Source data
::::

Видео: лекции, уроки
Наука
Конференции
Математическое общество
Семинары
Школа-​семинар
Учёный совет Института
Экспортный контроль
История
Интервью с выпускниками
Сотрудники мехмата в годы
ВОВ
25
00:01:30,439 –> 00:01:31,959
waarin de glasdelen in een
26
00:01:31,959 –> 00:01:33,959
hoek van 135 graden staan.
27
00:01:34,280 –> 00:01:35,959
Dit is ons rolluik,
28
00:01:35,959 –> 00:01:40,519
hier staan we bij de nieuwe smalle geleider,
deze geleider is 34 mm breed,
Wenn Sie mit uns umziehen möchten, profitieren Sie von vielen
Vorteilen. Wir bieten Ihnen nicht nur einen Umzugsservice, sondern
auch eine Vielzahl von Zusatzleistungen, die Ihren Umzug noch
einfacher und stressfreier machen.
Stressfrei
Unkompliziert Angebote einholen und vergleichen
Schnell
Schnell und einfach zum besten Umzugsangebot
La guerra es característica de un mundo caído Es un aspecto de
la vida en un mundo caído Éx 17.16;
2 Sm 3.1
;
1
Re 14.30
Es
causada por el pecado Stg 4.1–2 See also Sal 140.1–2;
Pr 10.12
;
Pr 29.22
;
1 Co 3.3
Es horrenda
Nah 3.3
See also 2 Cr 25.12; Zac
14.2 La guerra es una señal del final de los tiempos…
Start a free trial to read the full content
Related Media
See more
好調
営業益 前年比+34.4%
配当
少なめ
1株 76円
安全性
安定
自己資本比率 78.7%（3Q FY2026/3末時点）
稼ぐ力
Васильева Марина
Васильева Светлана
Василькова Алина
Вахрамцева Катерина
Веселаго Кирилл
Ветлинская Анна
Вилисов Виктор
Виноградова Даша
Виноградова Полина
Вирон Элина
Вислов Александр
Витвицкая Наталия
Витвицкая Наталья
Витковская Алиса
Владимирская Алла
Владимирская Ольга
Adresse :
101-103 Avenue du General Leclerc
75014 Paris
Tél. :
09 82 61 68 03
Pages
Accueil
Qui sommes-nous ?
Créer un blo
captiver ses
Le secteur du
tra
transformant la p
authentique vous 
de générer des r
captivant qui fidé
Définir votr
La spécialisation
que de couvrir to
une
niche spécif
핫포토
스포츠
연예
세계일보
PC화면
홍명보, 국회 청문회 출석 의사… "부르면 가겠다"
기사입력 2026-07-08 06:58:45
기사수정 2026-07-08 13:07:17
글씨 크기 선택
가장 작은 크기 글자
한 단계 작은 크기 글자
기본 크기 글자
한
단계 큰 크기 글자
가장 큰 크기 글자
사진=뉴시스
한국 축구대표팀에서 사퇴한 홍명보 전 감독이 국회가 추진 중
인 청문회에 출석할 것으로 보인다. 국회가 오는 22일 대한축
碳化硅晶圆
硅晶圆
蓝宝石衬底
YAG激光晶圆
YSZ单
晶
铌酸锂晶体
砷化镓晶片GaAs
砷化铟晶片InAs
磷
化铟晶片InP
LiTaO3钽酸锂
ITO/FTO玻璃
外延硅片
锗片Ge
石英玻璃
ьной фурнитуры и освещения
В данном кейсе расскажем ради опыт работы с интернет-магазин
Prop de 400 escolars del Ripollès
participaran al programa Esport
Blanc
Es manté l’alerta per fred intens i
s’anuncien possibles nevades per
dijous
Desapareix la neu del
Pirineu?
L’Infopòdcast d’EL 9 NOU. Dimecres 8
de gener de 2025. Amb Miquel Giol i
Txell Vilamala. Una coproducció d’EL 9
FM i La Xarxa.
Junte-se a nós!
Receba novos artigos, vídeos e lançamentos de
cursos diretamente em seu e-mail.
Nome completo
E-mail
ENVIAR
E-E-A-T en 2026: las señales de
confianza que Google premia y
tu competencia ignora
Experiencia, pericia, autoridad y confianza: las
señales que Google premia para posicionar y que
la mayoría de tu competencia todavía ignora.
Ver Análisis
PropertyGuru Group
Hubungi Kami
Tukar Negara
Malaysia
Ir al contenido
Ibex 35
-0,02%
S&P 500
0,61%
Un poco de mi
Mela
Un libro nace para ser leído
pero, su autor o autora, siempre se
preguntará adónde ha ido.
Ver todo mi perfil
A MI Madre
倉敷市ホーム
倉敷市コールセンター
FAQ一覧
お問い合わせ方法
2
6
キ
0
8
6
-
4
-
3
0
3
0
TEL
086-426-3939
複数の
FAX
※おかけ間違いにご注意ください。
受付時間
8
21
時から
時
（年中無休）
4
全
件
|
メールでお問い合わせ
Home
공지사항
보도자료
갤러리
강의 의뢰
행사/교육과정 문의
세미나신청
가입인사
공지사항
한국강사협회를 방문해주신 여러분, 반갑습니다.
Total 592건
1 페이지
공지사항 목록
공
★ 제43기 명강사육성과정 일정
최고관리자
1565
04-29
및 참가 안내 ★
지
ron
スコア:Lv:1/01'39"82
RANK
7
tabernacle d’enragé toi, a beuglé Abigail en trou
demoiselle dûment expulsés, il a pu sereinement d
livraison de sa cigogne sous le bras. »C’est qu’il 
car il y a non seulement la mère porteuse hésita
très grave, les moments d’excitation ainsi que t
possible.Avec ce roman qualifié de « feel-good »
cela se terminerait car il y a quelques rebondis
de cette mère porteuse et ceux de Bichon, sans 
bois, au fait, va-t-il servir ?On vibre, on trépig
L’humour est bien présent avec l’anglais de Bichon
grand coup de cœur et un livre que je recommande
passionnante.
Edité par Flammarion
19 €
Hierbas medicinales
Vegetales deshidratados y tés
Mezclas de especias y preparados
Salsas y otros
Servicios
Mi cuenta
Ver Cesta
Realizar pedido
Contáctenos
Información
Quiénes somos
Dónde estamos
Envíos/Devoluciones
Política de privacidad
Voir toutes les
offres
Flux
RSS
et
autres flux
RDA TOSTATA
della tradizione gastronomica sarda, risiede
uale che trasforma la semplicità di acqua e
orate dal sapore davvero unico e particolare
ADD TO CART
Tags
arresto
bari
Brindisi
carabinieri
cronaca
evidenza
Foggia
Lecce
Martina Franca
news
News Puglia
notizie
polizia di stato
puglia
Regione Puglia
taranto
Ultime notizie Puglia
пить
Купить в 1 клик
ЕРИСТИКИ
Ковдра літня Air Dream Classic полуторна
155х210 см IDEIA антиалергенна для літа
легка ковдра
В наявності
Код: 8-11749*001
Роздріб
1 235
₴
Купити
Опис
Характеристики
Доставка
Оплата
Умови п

::::

*Task to carry out*. Lines holding the word "guerra" in the entries above are the ones to pull out. Copy them all.

*Task output*.
La guerra es característica de un mundo caído Es un aspecto de
14.2 La guerra es una señal del final de los tiempos…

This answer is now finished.